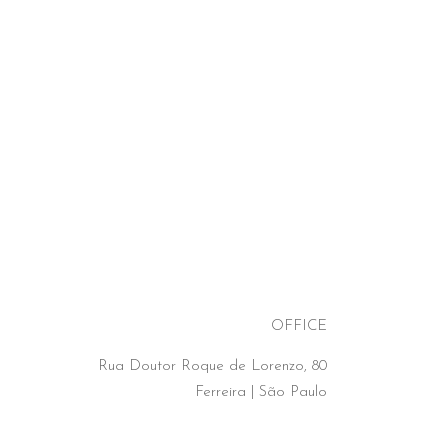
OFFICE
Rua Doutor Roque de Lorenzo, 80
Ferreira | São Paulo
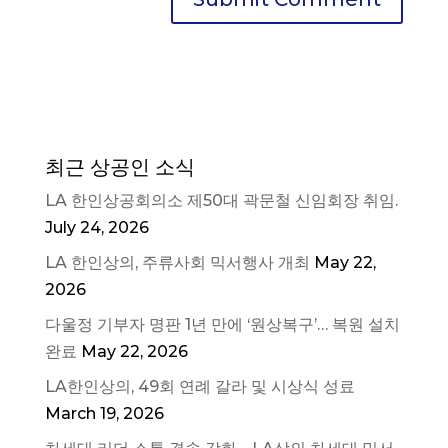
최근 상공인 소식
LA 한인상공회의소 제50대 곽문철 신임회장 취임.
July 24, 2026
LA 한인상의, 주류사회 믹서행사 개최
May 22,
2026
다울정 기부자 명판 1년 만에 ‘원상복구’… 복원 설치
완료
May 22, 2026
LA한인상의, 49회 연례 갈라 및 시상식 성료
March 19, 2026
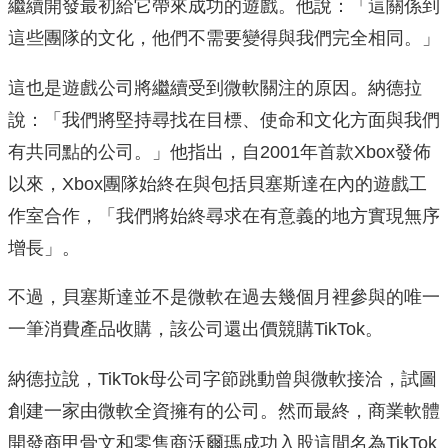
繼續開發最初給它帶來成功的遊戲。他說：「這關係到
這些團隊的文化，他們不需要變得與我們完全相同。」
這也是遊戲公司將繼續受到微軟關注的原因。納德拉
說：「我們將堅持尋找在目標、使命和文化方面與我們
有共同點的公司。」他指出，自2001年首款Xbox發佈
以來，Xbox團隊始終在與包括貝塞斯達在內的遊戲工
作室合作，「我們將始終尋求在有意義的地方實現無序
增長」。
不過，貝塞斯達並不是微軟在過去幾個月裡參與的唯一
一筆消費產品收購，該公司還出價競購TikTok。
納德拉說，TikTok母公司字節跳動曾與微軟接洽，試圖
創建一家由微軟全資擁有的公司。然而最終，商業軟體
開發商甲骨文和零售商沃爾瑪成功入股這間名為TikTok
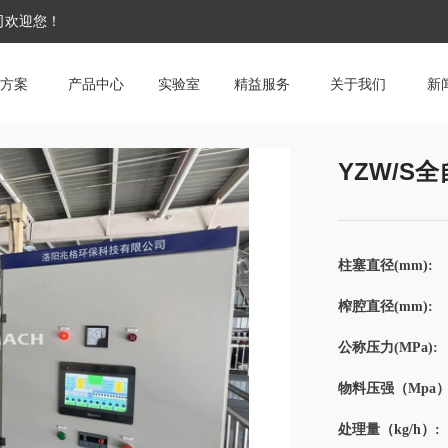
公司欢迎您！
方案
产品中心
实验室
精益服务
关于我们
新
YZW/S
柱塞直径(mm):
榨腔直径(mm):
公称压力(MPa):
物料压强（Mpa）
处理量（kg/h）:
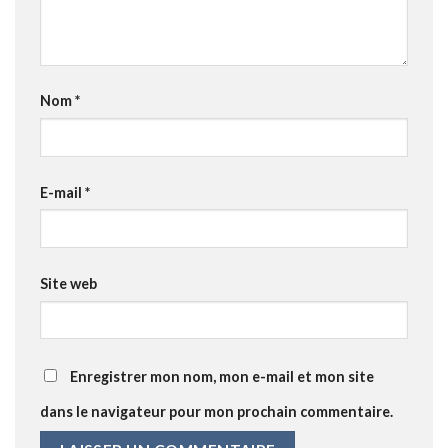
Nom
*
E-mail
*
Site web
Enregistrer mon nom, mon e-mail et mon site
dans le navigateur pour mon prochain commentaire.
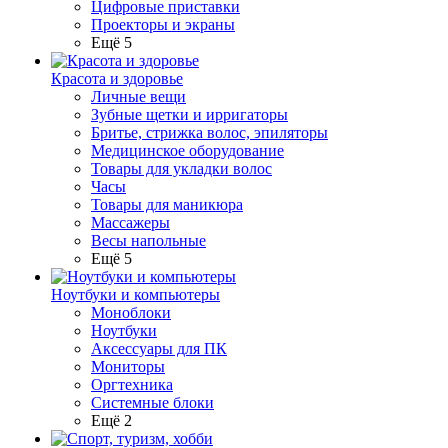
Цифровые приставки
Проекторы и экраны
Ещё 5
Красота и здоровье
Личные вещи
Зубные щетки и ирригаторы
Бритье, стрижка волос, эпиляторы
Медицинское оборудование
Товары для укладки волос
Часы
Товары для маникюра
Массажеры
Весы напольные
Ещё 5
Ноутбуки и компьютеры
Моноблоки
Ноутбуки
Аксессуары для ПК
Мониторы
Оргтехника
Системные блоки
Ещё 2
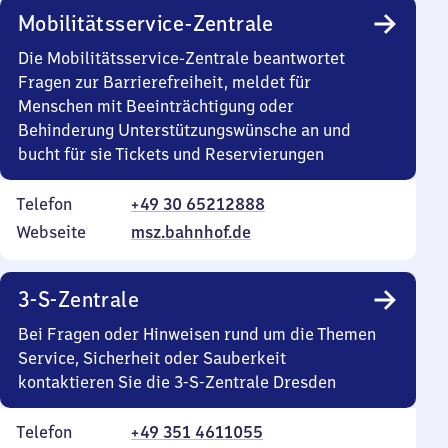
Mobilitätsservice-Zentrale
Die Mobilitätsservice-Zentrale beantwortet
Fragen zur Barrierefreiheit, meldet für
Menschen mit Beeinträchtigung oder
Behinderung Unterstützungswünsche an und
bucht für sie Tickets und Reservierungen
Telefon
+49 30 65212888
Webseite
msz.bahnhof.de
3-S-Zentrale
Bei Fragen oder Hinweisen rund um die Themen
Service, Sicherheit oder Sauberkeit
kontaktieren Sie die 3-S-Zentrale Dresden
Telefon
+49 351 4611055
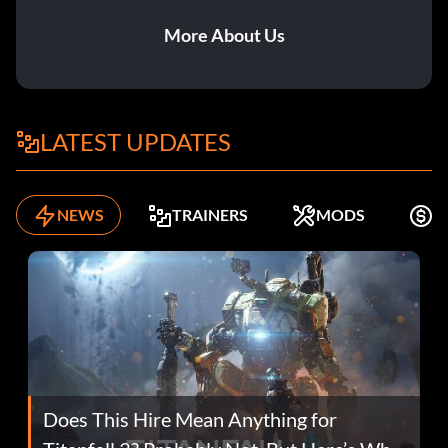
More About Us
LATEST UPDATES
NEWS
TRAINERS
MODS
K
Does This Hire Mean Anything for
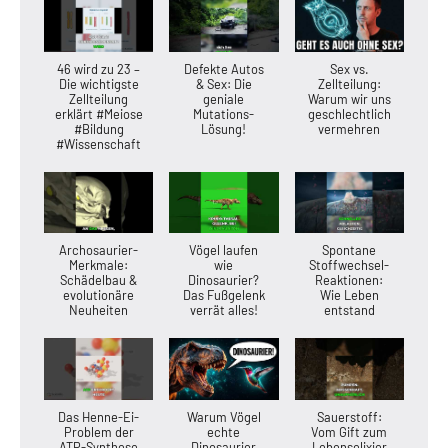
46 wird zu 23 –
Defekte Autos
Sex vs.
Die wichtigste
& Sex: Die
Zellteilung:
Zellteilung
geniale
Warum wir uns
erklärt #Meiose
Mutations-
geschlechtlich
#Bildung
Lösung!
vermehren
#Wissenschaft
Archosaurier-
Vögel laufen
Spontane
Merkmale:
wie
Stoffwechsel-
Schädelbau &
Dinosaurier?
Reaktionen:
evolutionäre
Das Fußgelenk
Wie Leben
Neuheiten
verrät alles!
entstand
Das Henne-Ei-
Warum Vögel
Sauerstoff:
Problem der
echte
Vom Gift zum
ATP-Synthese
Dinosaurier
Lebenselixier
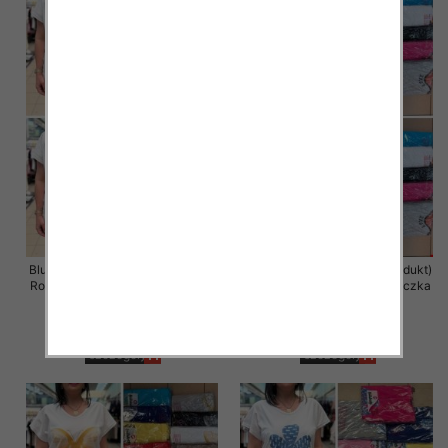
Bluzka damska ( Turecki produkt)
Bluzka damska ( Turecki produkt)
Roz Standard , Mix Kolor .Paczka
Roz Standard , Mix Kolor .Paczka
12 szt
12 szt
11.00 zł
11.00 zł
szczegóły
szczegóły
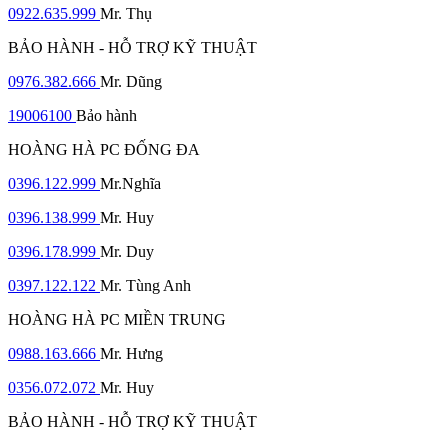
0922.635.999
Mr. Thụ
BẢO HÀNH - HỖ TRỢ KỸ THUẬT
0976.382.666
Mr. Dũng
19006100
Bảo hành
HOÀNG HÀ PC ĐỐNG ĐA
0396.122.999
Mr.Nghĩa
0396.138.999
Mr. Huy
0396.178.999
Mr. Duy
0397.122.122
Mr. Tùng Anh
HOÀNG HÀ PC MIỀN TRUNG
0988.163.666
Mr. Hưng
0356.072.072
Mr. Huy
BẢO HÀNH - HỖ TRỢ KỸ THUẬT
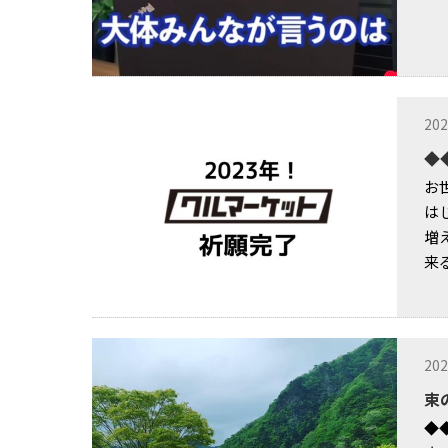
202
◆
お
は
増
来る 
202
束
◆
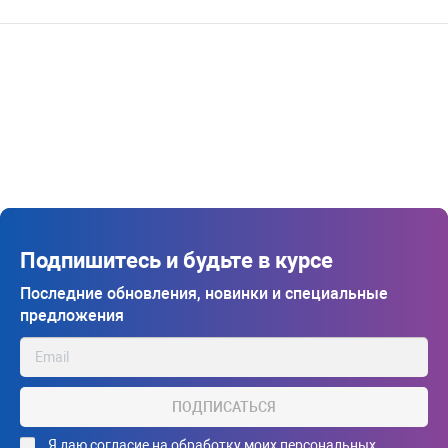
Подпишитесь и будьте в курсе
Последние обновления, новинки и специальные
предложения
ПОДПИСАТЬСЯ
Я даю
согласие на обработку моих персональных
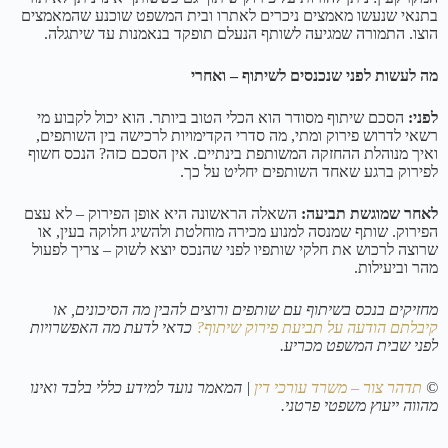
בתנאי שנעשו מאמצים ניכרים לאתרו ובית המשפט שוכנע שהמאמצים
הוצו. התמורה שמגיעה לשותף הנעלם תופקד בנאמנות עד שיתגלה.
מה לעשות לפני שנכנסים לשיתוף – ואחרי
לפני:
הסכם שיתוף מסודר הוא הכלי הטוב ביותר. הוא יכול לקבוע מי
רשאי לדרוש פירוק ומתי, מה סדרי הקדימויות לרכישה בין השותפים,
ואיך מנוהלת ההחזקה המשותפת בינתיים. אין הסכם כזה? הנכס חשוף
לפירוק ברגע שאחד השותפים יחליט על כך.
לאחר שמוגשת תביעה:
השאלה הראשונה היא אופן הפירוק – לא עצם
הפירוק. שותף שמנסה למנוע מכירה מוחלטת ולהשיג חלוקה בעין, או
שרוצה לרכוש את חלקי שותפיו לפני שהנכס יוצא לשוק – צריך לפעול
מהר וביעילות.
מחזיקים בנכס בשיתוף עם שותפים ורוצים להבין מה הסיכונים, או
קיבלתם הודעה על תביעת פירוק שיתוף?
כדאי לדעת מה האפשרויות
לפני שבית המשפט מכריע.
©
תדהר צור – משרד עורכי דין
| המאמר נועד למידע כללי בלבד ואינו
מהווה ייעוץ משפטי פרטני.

● ● ● ● ● ● ●

◆ DIRECTIONS: Could the lines above be copied out exactly, with no image carried over?

◆ SOLUTION FOR THIS PROBLEM:
OFFICE
Rua Doutor Roque de Lorenzo, 80
Ferreira | São Paulo
최근 상공인 소식
LA 한인상공회의소 제50대 곽문철 신임회장 취임.
July 24, 2026
LA 한인상의, 주류사회 믹서행사 개최
May 22,
2026
다울정 기부자 명판 1년 만에 ‘원상복구’… 복원 설치
완료
May 22, 2026
LA한인상의, 49회 연례 갈라 및 시상식 성료
March 19, 2026
繼續開發最初給它帶來成功的遊戲。他說：「這關係到
這些團隊的文化，他們不需要變得與我們完全相同。」
這也是遊戲公司將繼續受到微軟關注的原因。納德拉
說：「我們將堅持尋找在目標、使命和文化方面與我們
有共同點的公司。」他指出，自2001年首款Xbox發佈
以來，Xbox團隊始終在與包括貝塞斯達在內的遊戲工
作室合作，「我們將始終尋求在有意義的地方實現無序
增長」。
不過，貝塞斯達並不是微軟在過去幾個月裡參與的唯一
一筆消費產品收購，該公司還出價競購TikTok。
納德拉說，TikTok母公司字節跳動曾與微軟接洽，試圖
創建一家由微軟全資擁有的公司。然而最終，商業軟體
開發商甲骨文和零售商沃爾瑪成功入股這間名為TikTok
公司欢迎您！
方案
产品中心
实验室
精益服务
关于我们
新
YZW/S
柱塞直径(mm):
榨腔直径(mm):
公称压力(MPa):
物料压强（Mpa）
处理量（kg/h）:
Nom
*
E-mail
*
Site web
Enregistrer mon nom, mon e-mail et mon site
dans le navigateur pour mon prochain commentaire.
Цифровые приставки
Проекторы и экраны
Ещё 5
Красота и здоровье
Личные вещи
Зубные щетки и ирригаторы
Бритье, стрижка волос, эпиляторы
Медицинское оборудование
Товары для укладки волос
Часы
Товары для маникюра
Массажеры
Весы напольные
Ещё 5
Ноутбуки и компьютеры
Моноблоки
Ноутбуки
Аксессуары для ПК
Мониторы
Оргтехника
Системные блоки
Ещё 2
Mobilitätsservice-Zentrale
Die Mobilitätsservice-Zentrale beantwortet
Fragen zur Barrierefreiheit, meldet für
Menschen mit Beeinträchtigung oder
Behinderung Unterstützungswünsche an und
bucht für sie Tickets und Reservierungen
Telefon
+49 30 65212888
Webseite
msz.bahnhof.de
3-S-Zentrale
Bei Fragen oder Hinweisen rund um die Themen
Service, Sicherheit oder Sauberkeit
kontaktieren Sie die 3-S-Zentrale Dresden
Telefon
+49 351 4611055
More About Us
LATEST UPDATES
NEWS
TRAINERS
MODS
K
Does This Hire Mean Anything for
46 wird zu 23 –
Defekte Autos
Sex vs.
Die wichtigste
& Sex: Die
Zellteilung:
Zellteilung
geniale
Warum wir uns
erklärt #Meiose
Mutations-
geschlechtlich
#Bildung
Lösung!
vermehren
#Wissenschaft
Archosaurier-
Vögel laufen
Spontane
Merkmale:
wie
Stoffwechsel-
Schädelbau &
Dinosaurier?
Reaktionen:
evolutionäre
Das Fußgelenk
Wie Leben
Neuheiten
verrät alles!
entstand
Das Henne-Ei-
Warum Vögel
Sauerstoff:
Problem der
echte
Vom Gift zum
ATP-Synthese
Dinosaurier
Lebenselixier
Bluzka damska ( Turecki produkt)
Bluzka damska ( Turecki produkt)
Roz Standard , Mix Kolor .Paczka
Roz Standard , Mix Kolor .Paczka
12 szt
12 szt
11.00 zł
11.00 zł
szczegóły
szczegóły
0922.635.999
Mr. Thụ
BẢO HÀNH - HỖ TRỢ KỸ THUẬT
0976.382.666
Mr. Dũng
19006100
Bảo hành
HOÀNG HÀ PC ĐỐNG ĐA
0396.122.999
Mr.Nghĩa
0396.138.999
Mr. Huy
0396.178.999
Mr. Duy
0397.122.122
Mr. Tùng Anh
HOÀNG HÀ PC MIỀN TRUNG
0988.163.666
Mr. Hưng
0356.072.072
Mr. Huy
BẢO HÀNH - HỖ TRỢ KỸ THUẬT
202
◆
お
は
増
来る 
202
束
◆
Подпишитесь и будьте в курсе
Последние обновления, новинки и специальные
предложения
ПОДПИСАТЬСЯ
Я даю
согласие на обработку моих персональных
בתנאי שנעשו מאמצים ניכרים לאתרו ובית המשפט שוכנע שהמאמצים
הוצו. התמורה שמגיעה לשותף הנעלם תופקד בנאמנות עד שיתגלה.
מה לעשות לפני שנכנסים לשיתוף – ואחרי
לפני:
הסכם שיתוף מסודר הוא הכלי הטוב ביותר. הוא יכול לקבוע מי
רשאי לדרוש פירוק ומתי, מה סדרי הקדימויות לרכישה בין השותפים,
ואיך מנוהלת ההחזקה המשותפת בינתיים. אין הסכם כזה? הנכס חשוף
לפירוק ברגע שאחד השותפים יחליט על כך.
לאחר שמוגשת תביעה:
השאלה הראשונה היא אופן הפירוק – לא עצם
הפירוק. שותף שמנסה למנוע מכירה מוחלטת ולהשיג חלוקה בעין, או
שרוצה לרכוש את חלקי שותפיו לפני שהנכס יוצא לשוק – צריך לפעול
מהר וביעילות.
מחזיקים בנכס בשיתוף עם שותפים ורוצים להבין מה הסיכונים, או
קיבלתם הודעה על תביעת פירוק שיתוף?
כדאי לדעת מה האפשרויות
לפני שבית המשפט מכריע.
©
תדהר צור – משרד עורכי דין
| המאמר נועד למידע כללי בלבד ואינו
מהווה ייעוץ משפטי פרטני.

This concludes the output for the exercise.